With a trend to bigger and bigger machine learning models, state-of-the-art artificial intelligence research continues to run up against the limits of conventional computing technology.
That's one outcome of the latest mammoth piece of work by researchers at Facebook's AI team. Last week they published a report on their invention, "XLM-R," a natural language model based on the wildly popular Transformer model from Google.
The paper, Unsupervised Cross-lingual Representation Learning at Scale, posted on arXiv, is authored by Alexis Conneau, Kartikay Khandelwal, Naman Goyal, Vishrav Chaudhary, Guillaume Wenzek, Francisco Guzmán, Edouard Grave, Myle Ott, Luke Zettlemoyer, and Veselin Stoyanov, all with Facebook AI Research.
XLM-R is engineered to be able to perform translations between one hundred different languages. It builds upon work that Conneau did earlier this year with Guillaume Lample at Facebook, the creation of the initial XLM. It's most similar, they write, to a system shown earlier this year by Google researchers that did cross-lingual training on 103 languages.
It's a big improvement over those prior efforts on various benchmark tasks like question answering between languages. It makes intriguing progress, in particular, with what are called "low-resource" languages, ones that don't have a lot of textual material that is suitable as labeled training data, such as Swahili and Urdu.
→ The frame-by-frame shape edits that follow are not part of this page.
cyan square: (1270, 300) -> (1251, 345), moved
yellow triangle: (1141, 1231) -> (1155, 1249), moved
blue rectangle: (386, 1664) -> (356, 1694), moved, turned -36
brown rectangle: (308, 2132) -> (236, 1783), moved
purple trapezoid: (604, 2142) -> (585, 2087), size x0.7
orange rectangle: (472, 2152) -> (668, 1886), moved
But XLM-R runs into resource constraints despite using five hundred of Nvidia's most powerful GPUs, the V100. The authors refer to the "curse of multilinguality": As you stuff more and more languages into a single end-to-end Transformer, the low-resource languages benefit from being in the soup, but at some point, everything hits a wall.
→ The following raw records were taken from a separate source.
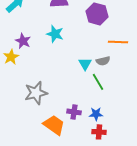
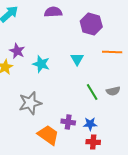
cyan star: (55, 34) -> (41, 64), moved
gray semicircle: (103, 61) -> (113, 91), moved
cyan triangle: (85, 64) -> (77, 59), moved

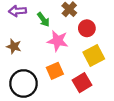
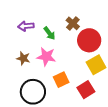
red circle: (87, 28) -> (89, 40), size x1.5
pink star: (58, 41) -> (46, 57), moved

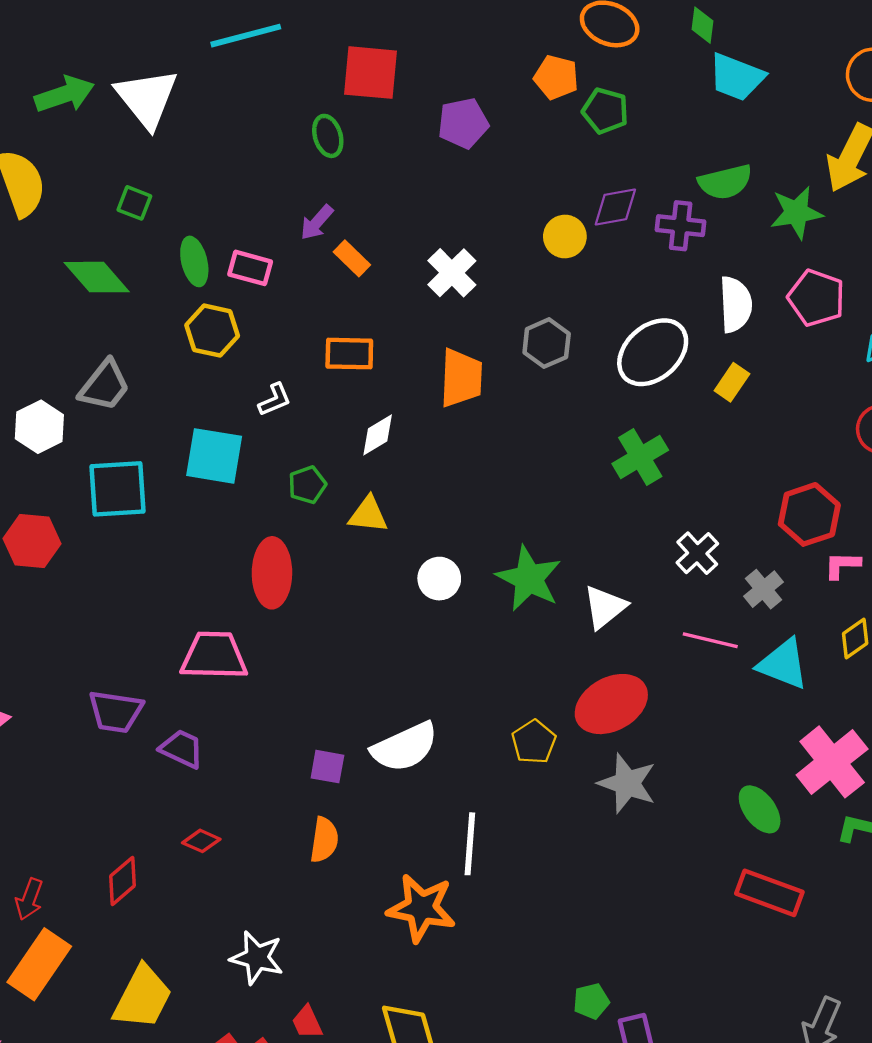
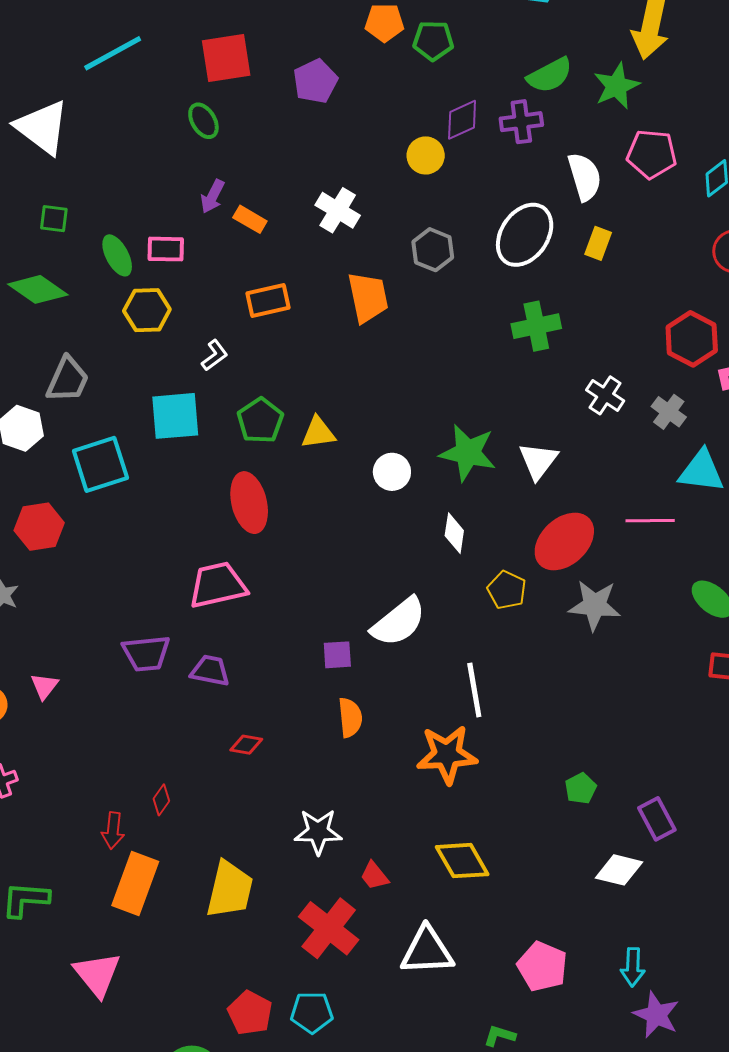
white diamond: (378, 435) -> (454, 533), moved, turned -36
green cross: (640, 457) -> (536, 326), turned 33
green pentagon: (307, 485) -> (260, 420), size x1.4
pink line: (710, 640) -> (650, 521), moved
red diamond: (122, 881) -> (161, 800), moved, size x0.7
green pentagon: (591, 1001) -> (581, 788), moved

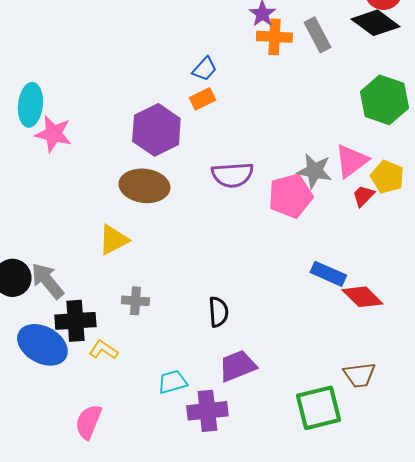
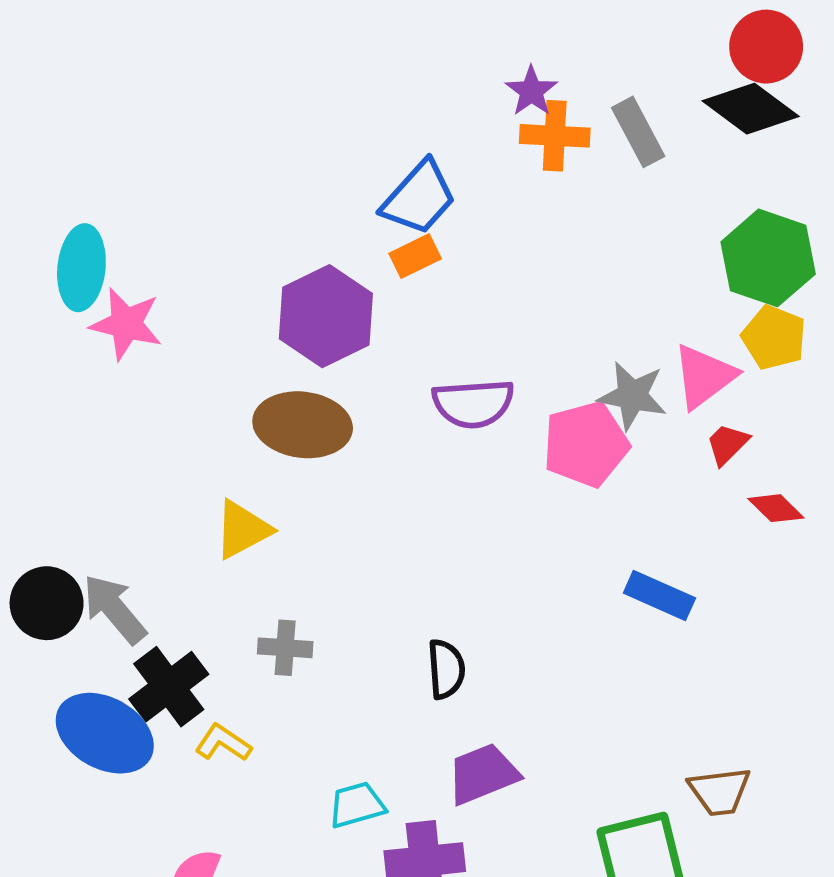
blue trapezoid: (204, 69) -> (419, 198), size x1.6
yellow pentagon: (387, 177) -> (774, 337), moved
red diamond: (362, 297) -> (776, 508), moved, size x0.7
black cross: (75, 321) -> (169, 687), turned -33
That's because while XLM-R is big -- it has 24 layers and 16 "attention heads" and 550 million parameters -- it still has a finite capacity. At some point, it reaches a limit to what it can handle.
"Model capacity (i.e. the number of parameters in the model) is constrained due to practical considerations such as memory and speed during training and inference," the authors write.
XLM-R is being asked to handle an enormous amount of training data, 2.5 trillion bytes of data gathered from the Web using the CommonCrawl program. It's not even that XLM-R is the biggest network out there. OpenAI's GPT2, introduced earlier this year, is 48 layers and 1.5 billion parameters in its largest version. Networks keep getting bigger and bigger, as Facebook's head of PyTorch, Joe Spisak, told ZDNet earlier this year.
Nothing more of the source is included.